An address by the Minister, Rev. Rob MacPherson - recorded on Sunday, 11th November, 2018 in the Unitarian Meeting House in Adelaide to mark the Centenary of the signing of the Armistice at the end of WW1. In this address, Rob describes the rapidly changing face of war in the 20th century, WW1 being the first war that utilised mass production techniques to create armaments of unprecedented killing power. The so-called "war to end all wars" - was followed - in less than a generation - by WW2 and by an almost continuous succession of other wars ever since. This 21st Century has seen war continue uninterrupted, with weapons of even greater destructive power.
We can condemn war and the economic and political systems that create it. We can mourn and honour those human souls who enlisted for a multitude of reasons. We cannot escape history but we do not have to keep repeating it.
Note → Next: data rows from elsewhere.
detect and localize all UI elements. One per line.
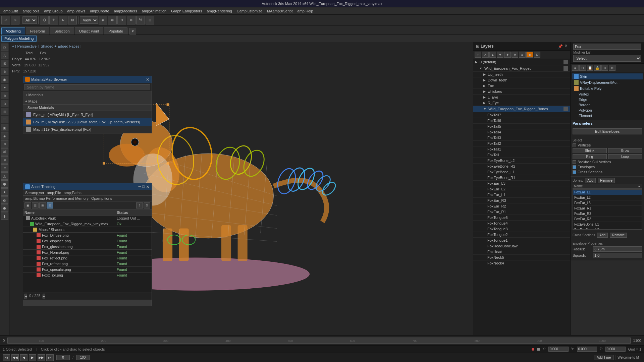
tb-btn-4[interactable]: ◈ xyxy=(99,16,107,24)
left-icon-8[interactable]: ⊙ xyxy=(1,100,8,107)
layer-foxtail[interactable]: FoxTail xyxy=(473,152,570,158)
left-icon-13[interactable]: ⊚ xyxy=(1,140,8,147)
left-icon-1[interactable]: ⬡ xyxy=(1,44,8,51)
menu-create[interactable]: amp;Create xyxy=(88,8,111,14)
mat-item-2[interactable]: Map #119 (Fox_displace.png) [Fox] xyxy=(23,126,152,133)
bone-item-4[interactable]: FoxEar_R2 xyxy=(573,211,642,217)
layers-new-btn[interactable]: + xyxy=(475,52,481,58)
mat-item-0[interactable]: Eyes_m ( VRayMtl ) [L_Eye, R_Eye] xyxy=(23,111,152,118)
asset-tb-1[interactable]: ▣ xyxy=(24,202,31,208)
layer-item-down-teeth[interactable]: ▶ Down_teeth xyxy=(473,77,570,83)
left-icon-10[interactable]: ☰ xyxy=(1,116,8,123)
asset-menu-file[interactable]: amp;File xyxy=(47,191,61,195)
asset-row-7[interactable]: Fox_reflect.png Found xyxy=(23,255,152,261)
bone-item-7[interactable]: FoxEyeBone_L2 xyxy=(573,227,642,230)
pb-skip-start[interactable]: ⏮ xyxy=(3,354,10,361)
cross-add-btn[interactable]: Add xyxy=(597,233,608,238)
tb-btn-5[interactable]: ⊛ xyxy=(108,16,117,24)
bone-item-0[interactable]: FoxEar_L1 xyxy=(573,190,642,195)
left-icon-21[interactable]: ⬟ xyxy=(1,204,8,212)
redo-btn[interactable]: ↪ xyxy=(11,16,19,24)
menu-help[interactable]: amp;Help xyxy=(296,8,315,14)
layer-item-whiskers[interactable]: ▶ whiskers xyxy=(473,89,570,95)
layer-vis-0[interactable] xyxy=(564,60,568,64)
left-icon-15[interactable]: ⊗ xyxy=(1,156,8,164)
move-btn[interactable]: ✛ xyxy=(49,16,58,24)
layer-foxeyebone-r1[interactable]: FoxEyeBone_R1 xyxy=(473,175,570,181)
pb-play-back[interactable]: ◀ xyxy=(20,354,28,361)
bone-item-6[interactable]: FoxEyeBone_L1 xyxy=(573,222,642,227)
asset-menu-options[interactable]: Opamp;tions xyxy=(91,196,112,200)
mat-browser-search-input[interactable] xyxy=(24,84,150,90)
layer-item-l-eye[interactable]: ▶ L_Eye xyxy=(473,95,570,100)
layers-move-down-btn[interactable]: ▼ xyxy=(497,52,503,58)
left-icon-11[interactable]: ▣ xyxy=(1,124,8,131)
modifier-skin[interactable]: Skin xyxy=(572,73,643,79)
bones-list[interactable]: FoxEar_L1 FoxEar_L2 FoxEar_L3 FoxEar_R1 … xyxy=(573,189,642,230)
layer-foxear-r1[interactable]: FoxEar_R1 xyxy=(473,209,570,215)
menu-modifiers[interactable]: amp;Modifiers xyxy=(112,8,139,14)
left-icon-17[interactable]: ◬ xyxy=(1,172,8,180)
layer-foxtail4[interactable]: FoxTail4 xyxy=(473,129,570,135)
menu-animation[interactable]: amp;Animation xyxy=(140,8,168,14)
props-tb-4[interactable]: 🔒 xyxy=(594,65,601,71)
props-tb-2[interactable]: ⊙ xyxy=(579,65,586,71)
asset-tb-3[interactable]: ⊞ xyxy=(39,202,46,208)
asset-prev-btn[interactable]: ◀ xyxy=(24,294,27,299)
bones-sort-btn[interactable]: ▲ xyxy=(638,184,641,188)
asset-row-6[interactable]: Fox_Normal.png Found xyxy=(23,250,152,255)
tab-object-paint[interactable]: Object Paint xyxy=(75,27,104,35)
modifier-vray[interactable]: VRayDisplacementMo... xyxy=(572,79,643,85)
tb-btn-9[interactable]: ⊞ xyxy=(146,16,154,24)
asset-tb-settings[interactable]: ⚙ xyxy=(144,202,150,208)
left-icon-12[interactable]: ◈ xyxy=(1,132,8,139)
asset-tb-help[interactable]: ? xyxy=(136,202,143,208)
asset-row-4[interactable]: Fox_displace.png Found xyxy=(23,238,152,244)
layer-item-1[interactable]: ▼ Wild_European_Fox_Rigged xyxy=(473,65,570,72)
mat-maps-section[interactable]: + Maps xyxy=(23,98,152,105)
tab-freeform[interactable]: Freeform xyxy=(26,27,50,35)
left-icon-18[interactable]: ⬢ xyxy=(1,180,8,188)
layer-foxear-l3[interactable]: FoxEar_L3 xyxy=(473,181,570,186)
cross-check[interactable] xyxy=(573,170,576,174)
view-dropdown[interactable]: View xyxy=(80,16,98,24)
layers-delete-btn[interactable]: ✕ xyxy=(482,52,489,58)
asset-row-5[interactable]: Fox_glossines.png Found xyxy=(23,244,152,250)
props-modifier-dropdown[interactable]: Select... xyxy=(573,55,641,62)
z-coord-input[interactable] xyxy=(605,347,626,352)
asset-minimize-btn[interactable]: ─ xyxy=(139,184,141,189)
sub-tab-polygon-modeling[interactable]: Polygon Modeling xyxy=(1,36,37,42)
layers-settings-btn[interactable]: ⚙ xyxy=(534,52,540,58)
envelopes-check[interactable] xyxy=(573,165,576,169)
modifier-editable-poly[interactable]: Editable Poly xyxy=(572,85,643,92)
pb-next-frame[interactable]: ▶▶ xyxy=(38,354,45,361)
asset-row-8[interactable]: Fox_refract.png Found xyxy=(23,261,152,267)
layer-foxheadboneJaw[interactable]: FoxHeadBoneJaw xyxy=(473,243,570,249)
asset-maximize-btn[interactable]: □ xyxy=(142,184,145,189)
layer-foxtail7[interactable]: FoxTail7 xyxy=(473,112,570,118)
left-icon-20[interactable]: ◐ xyxy=(1,196,8,204)
asset-tb-2[interactable]: ☰ xyxy=(32,202,39,208)
welcome-bar[interactable]: Welcome to M xyxy=(615,355,641,360)
asset-menu-bitmap[interactable]: amp;Bitmap Performance and Memory xyxy=(25,196,89,200)
loop-btn[interactable]: Loop xyxy=(608,154,642,159)
tab-modeling[interactable]: Modeling xyxy=(1,27,25,35)
asset-row-3[interactable]: Fox_Diffuse.png Found xyxy=(23,233,152,238)
layer-foxneck4[interactable]: FoxNeck4 xyxy=(473,260,570,266)
asset-row-maps[interactable]: Maps / Shaders xyxy=(23,227,152,233)
left-icon-22[interactable]: ⧫ xyxy=(1,213,8,220)
asset-table-body[interactable]: Autodesk Vault Logged Out ... Wild_Europ… xyxy=(23,216,152,293)
tb-btn-6[interactable]: ⊙ xyxy=(117,16,126,24)
layer-foxtongue3[interactable]: FoxTongue3 xyxy=(473,226,570,232)
menu-tools[interactable]: amp;Tools xyxy=(20,8,41,14)
menu-maxscript[interactable]: MAamp;XScript xyxy=(265,8,294,14)
props-name-input[interactable] xyxy=(573,44,641,50)
timeline-track[interactable]: 100 200 300 400 500 600 700 800 900 1000 xyxy=(7,338,630,344)
menu-views[interactable]: amp;Views xyxy=(65,8,88,14)
pb-play[interactable]: ▶ xyxy=(29,354,36,361)
layer-item-r-eye[interactable]: ▶ R_Eye xyxy=(473,100,570,106)
left-icon-3[interactable]: ⊠ xyxy=(1,60,8,67)
asset-tb-4[interactable]: ⊟ xyxy=(47,202,53,208)
filter-dropdown[interactable]: All xyxy=(22,16,37,24)
layer-foxear-r2[interactable]: FoxEar_R2 xyxy=(473,203,570,209)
We can decide what this costly legacy means to each of us: 100 years of almost constant war and the moral choices we must make.
The participants in this service then leave the Meeting House to walk to a nearby relic of WW1 - to be confronted by the brutality of a heavy weapon - a field gun - to place flowers, leave messages and to sing responses to "We Shall Overcome".
We then return to the Meeting House to conclude this service of remembrance.
On our return, Rob challenges us to make a "binary choice". In a globally interdependent world we are either complicit in the atrocity of ongoing militarism and war or we resist it.